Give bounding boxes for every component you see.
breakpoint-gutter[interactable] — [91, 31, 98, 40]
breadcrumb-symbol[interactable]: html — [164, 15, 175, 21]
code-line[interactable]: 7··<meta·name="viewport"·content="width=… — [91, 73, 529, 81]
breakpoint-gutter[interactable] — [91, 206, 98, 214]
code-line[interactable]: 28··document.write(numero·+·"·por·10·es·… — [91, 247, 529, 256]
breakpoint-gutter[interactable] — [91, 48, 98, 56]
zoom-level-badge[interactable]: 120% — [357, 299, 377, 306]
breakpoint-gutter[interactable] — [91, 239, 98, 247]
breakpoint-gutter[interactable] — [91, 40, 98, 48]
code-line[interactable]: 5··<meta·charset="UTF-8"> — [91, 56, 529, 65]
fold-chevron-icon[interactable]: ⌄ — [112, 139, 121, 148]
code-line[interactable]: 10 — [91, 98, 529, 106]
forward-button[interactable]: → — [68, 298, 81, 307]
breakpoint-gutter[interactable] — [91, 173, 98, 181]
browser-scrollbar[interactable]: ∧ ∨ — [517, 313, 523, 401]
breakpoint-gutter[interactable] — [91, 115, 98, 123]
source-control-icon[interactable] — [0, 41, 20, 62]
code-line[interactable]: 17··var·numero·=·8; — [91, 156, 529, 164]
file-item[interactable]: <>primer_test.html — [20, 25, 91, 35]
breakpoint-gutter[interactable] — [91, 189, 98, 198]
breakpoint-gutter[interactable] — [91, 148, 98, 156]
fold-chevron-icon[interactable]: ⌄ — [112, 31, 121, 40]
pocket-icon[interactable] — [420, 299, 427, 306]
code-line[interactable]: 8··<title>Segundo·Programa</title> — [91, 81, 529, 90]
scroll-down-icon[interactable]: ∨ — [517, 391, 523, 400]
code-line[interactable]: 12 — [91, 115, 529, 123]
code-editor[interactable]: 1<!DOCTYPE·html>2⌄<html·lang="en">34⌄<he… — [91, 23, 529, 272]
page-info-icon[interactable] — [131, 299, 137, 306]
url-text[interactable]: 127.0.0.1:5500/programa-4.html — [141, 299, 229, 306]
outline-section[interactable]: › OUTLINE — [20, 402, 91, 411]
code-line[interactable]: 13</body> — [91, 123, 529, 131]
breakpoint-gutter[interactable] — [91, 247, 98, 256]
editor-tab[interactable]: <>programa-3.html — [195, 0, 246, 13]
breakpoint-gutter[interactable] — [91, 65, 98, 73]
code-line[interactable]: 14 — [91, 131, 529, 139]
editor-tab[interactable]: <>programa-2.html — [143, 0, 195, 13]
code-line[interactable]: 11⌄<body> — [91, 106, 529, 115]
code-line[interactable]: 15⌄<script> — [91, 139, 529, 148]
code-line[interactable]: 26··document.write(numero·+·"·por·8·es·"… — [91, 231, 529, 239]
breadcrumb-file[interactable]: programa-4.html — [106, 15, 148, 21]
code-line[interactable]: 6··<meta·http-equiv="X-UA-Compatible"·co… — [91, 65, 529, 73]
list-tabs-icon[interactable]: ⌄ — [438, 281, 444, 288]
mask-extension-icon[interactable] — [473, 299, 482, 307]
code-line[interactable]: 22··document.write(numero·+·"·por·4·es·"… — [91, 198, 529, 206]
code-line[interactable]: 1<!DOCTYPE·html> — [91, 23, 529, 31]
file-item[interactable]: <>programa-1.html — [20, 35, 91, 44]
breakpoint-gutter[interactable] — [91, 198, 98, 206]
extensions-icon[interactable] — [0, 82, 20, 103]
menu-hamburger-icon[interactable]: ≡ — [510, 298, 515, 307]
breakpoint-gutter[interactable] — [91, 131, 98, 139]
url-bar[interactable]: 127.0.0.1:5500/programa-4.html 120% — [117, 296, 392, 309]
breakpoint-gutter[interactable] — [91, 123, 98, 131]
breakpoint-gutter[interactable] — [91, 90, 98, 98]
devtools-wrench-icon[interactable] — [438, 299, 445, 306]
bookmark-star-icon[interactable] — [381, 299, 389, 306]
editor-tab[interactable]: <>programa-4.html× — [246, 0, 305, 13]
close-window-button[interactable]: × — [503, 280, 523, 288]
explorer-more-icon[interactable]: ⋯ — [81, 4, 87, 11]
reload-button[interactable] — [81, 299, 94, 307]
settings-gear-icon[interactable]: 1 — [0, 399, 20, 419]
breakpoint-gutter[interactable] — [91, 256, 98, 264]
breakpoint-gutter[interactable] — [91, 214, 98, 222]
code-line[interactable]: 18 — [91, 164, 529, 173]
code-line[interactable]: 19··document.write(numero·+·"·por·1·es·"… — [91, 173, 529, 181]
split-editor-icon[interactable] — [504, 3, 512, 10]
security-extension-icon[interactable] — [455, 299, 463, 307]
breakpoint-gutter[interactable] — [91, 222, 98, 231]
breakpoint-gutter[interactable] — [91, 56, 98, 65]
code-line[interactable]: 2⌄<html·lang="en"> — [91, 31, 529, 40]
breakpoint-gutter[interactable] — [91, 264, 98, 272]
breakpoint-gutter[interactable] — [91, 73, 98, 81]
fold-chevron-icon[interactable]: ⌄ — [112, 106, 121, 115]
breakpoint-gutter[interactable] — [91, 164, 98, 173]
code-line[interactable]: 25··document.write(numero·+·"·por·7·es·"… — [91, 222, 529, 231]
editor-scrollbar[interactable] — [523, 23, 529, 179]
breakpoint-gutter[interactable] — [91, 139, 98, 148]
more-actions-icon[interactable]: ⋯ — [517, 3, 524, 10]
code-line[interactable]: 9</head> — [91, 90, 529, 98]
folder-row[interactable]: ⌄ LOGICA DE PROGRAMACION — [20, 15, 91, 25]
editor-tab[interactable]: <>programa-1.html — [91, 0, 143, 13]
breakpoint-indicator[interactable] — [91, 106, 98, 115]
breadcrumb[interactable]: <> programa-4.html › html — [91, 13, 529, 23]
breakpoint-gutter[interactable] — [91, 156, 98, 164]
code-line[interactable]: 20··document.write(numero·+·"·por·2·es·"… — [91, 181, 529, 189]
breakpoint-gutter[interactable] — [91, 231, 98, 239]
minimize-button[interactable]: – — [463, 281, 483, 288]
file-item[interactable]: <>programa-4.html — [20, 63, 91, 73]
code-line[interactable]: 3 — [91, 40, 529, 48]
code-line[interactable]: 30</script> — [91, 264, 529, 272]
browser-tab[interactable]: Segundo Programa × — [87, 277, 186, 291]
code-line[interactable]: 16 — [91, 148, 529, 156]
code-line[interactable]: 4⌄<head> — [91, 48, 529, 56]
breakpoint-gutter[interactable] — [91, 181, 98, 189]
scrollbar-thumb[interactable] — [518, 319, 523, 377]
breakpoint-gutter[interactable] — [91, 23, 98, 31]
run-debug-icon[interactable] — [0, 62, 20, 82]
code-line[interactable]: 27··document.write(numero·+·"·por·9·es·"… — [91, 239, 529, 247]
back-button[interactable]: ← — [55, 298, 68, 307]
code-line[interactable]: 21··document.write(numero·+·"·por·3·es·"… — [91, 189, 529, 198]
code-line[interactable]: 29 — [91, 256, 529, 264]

--

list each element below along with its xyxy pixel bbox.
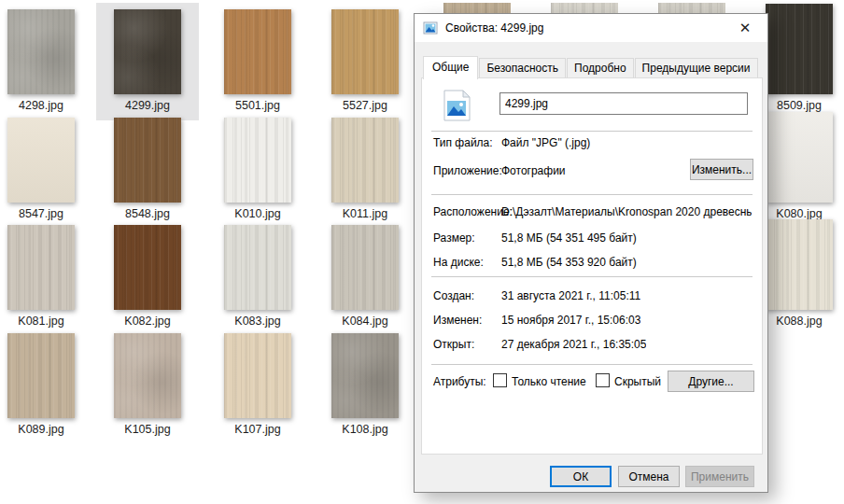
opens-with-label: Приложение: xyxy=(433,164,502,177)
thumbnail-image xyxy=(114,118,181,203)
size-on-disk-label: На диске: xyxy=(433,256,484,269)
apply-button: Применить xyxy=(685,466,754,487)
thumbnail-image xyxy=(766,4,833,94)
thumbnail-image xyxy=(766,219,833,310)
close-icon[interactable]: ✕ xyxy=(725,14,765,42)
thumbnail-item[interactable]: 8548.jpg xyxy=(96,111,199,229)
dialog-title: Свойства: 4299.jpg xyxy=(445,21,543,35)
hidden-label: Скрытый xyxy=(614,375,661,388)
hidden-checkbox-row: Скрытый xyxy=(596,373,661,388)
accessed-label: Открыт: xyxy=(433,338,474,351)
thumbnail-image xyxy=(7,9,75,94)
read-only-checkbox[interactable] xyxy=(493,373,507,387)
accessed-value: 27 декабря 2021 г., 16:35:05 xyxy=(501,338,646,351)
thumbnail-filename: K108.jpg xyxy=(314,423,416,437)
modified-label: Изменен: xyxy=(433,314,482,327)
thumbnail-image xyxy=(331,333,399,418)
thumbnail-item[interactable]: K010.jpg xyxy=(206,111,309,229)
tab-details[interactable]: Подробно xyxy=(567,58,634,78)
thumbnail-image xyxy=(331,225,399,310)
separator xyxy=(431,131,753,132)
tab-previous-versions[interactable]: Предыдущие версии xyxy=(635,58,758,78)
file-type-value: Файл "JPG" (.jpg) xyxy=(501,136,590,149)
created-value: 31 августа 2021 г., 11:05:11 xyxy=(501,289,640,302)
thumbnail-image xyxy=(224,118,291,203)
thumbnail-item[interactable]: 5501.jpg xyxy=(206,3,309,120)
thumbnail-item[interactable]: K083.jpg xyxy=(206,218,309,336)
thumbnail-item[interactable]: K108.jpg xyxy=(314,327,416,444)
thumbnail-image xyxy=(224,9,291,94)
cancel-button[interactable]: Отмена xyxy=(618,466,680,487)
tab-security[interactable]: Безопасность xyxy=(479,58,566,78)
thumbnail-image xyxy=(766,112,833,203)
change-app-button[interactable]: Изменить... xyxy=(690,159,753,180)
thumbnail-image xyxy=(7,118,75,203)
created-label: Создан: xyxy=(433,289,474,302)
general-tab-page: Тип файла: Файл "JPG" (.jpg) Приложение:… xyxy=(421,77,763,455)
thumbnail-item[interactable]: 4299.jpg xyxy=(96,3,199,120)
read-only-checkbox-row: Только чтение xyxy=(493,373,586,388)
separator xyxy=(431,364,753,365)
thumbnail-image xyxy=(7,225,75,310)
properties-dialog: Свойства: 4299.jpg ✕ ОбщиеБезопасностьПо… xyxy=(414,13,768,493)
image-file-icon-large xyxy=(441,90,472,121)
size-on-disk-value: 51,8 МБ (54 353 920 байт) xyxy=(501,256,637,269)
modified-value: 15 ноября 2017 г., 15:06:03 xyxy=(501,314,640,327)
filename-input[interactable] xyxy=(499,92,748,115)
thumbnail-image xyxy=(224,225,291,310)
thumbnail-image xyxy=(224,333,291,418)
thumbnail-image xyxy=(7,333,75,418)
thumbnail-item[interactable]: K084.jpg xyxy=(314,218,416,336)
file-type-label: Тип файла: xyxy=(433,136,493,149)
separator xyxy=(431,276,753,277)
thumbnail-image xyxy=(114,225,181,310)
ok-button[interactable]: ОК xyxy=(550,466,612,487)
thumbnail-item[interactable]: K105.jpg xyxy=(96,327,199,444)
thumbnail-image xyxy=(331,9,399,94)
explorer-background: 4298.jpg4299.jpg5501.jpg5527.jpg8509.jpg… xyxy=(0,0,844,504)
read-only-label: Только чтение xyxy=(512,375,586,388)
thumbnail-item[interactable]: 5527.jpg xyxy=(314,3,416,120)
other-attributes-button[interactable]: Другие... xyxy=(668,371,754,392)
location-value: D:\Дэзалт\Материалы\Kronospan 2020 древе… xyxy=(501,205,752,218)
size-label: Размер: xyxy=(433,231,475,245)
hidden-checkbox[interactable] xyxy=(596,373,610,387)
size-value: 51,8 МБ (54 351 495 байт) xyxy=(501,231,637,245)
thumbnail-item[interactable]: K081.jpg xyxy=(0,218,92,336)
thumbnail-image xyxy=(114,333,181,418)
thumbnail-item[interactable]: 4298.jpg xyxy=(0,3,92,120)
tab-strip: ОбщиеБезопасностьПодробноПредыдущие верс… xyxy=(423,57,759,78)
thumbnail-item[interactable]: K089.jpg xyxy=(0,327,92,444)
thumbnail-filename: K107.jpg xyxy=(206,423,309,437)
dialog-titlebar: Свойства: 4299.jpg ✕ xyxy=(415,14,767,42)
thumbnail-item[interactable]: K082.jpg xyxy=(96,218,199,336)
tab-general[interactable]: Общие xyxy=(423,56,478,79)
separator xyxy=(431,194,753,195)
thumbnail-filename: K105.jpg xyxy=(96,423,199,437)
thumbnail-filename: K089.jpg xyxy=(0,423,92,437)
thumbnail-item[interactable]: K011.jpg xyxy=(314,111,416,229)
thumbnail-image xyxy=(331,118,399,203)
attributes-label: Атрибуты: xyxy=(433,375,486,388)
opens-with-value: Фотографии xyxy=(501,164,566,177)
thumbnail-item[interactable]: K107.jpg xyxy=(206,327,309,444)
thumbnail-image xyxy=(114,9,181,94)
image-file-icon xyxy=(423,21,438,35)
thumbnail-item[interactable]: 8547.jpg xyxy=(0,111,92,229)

• What to produce
Filter the data for the string "checkbox" and copy every line that has it.

• Answer for the task
hidden-checkbox-row: Скрытый xyxy=(596,373,661,388)
read-only-checkbox[interactable] xyxy=(493,373,507,387)
read-only-checkbox-row: Только чтение xyxy=(493,373,586,388)
hidden-checkbox[interactable] xyxy=(596,373,610,387)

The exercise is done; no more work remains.